As seen in the Sacramento Business Journal

At a craft-brewing event in Sacramento last weekend, business cards were almost as important as the beer.
The California Craft Beer Summit and Brewers Showcase brought many current and aspiring brewers to downtown Sacramento. But lawyers, marketing professionals and equipment vendors also attended the event, hoping to build professional relationships with brewery owners.
Dean Peckham of Ruhstaller Beer chats with brewers at the inaugural California Craft Beer Summit Expo on Saturday at the Sacramento Convention Center. The California Craft Brewers Association put on the event.

It was evidence that the craft beer boom’s business impact extends beyond breweries. New businesses have formed to serve craft brewers’ needs. And some existing businesses have expanded their services for the same reason.

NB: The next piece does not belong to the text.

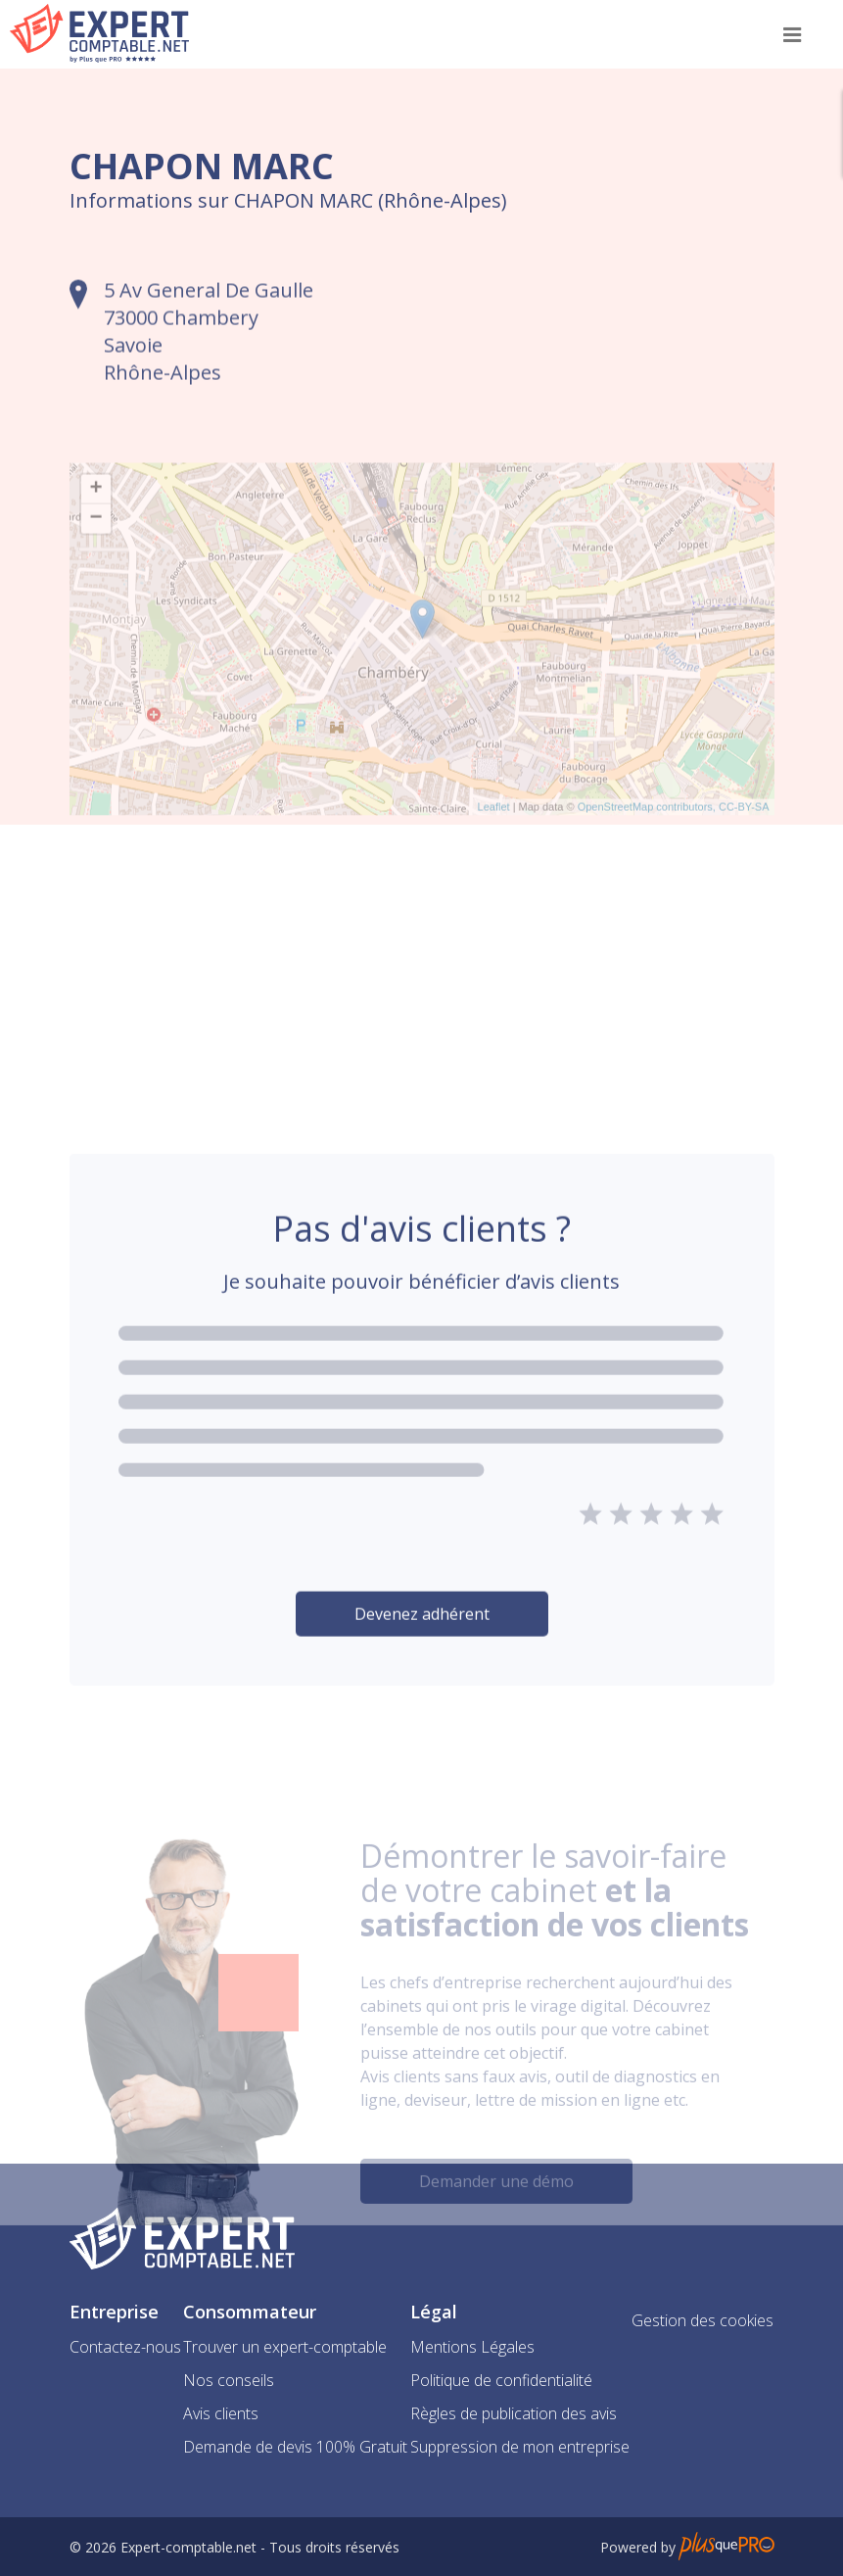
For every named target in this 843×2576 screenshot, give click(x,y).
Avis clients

Some professionals at the summit saw a void in services early on. More than six years ago, Candace L. Moon founded The Craft Beer Attorney APC. The San Diego-based legal practice focuses on serving the craft beer industry, with more than 150 clients across California, including some Sacramento-area breweries. Moon was a presenter at the summit, and also sold copies of her book, which is a guide to opening a brewery.

Moon said the event was a good experience from a professional standpoint, since she met many people who planned to open breweries.
Lindsey Herrema, a co-founder of The Can Van, was also pleased with the networking opportunities. Herrema’s company, which is based in San Francisco and Sacramento, offers “mobile canning solutions” to breweries. The company brings equipment, materials and staff to entrepreneurs interested in canning their brews.

“I liked that this focused just on California,” Herrema said of the summit. “It went well. It was a fun event.”

Organizers said more than 1,800 people attended the two-day summit at the Sacramento Convention Center, which included educational sessions geared largely toward people in the industry. A beer-tasting showcase, geared more toward consumers, was held Saturday on Capitol Mall and attracted more than 2,500 people, according to organizers.

“It was very well-organized and well-run,” said Scott Scoville, who co-founded Beers In Sac with Ted Rozalski. “We did run into a lot of people that wanted to get into the industry.”

Beers In Sac, an online hub for information about beer in Sacramento, was a sponsor of the event. Beers In Sac also designed the event’s smartphone app.
The first-time event was presented by the California Craft Brewers Association, a group that says the state currently has about 580 breweries. On average, two new breweries open each week in California, according to Tom McCormick, the association’s executive director. Craft beer contributed more than $6.5 billion to the state’s economy in 2014, he said.

So it’s no surprise the summit was a networking vehicle for many entrepreneurs eager to help brewers in their marketing efforts. The event showcased more than 150 California breweries. “All the big guys were there. They were rubbing elbows with you,” said Ashley Johnson, founder of Sacramento-based Local Beer Works, a new business.

Johnson plans to offer a marketing tool for breweries that will include multiple elements, from a member-based discount program for consumers to an online marketplace designed to showcase beer- and brewery-related apparel.

Dennis and Dana Hall of Elk Grove have designed another marketing tool: a $50 craft brewery tour card for consumers. Beer fans purchase the card and get discounts at its participating breweries for a year. There’s no charge for breweries to participate. The Halls started working on the idea in April, but the cards only recently became available.

“The craft beer summit was huge for us,” said Dana Hall. The tour-card program is called California Craft Breweries.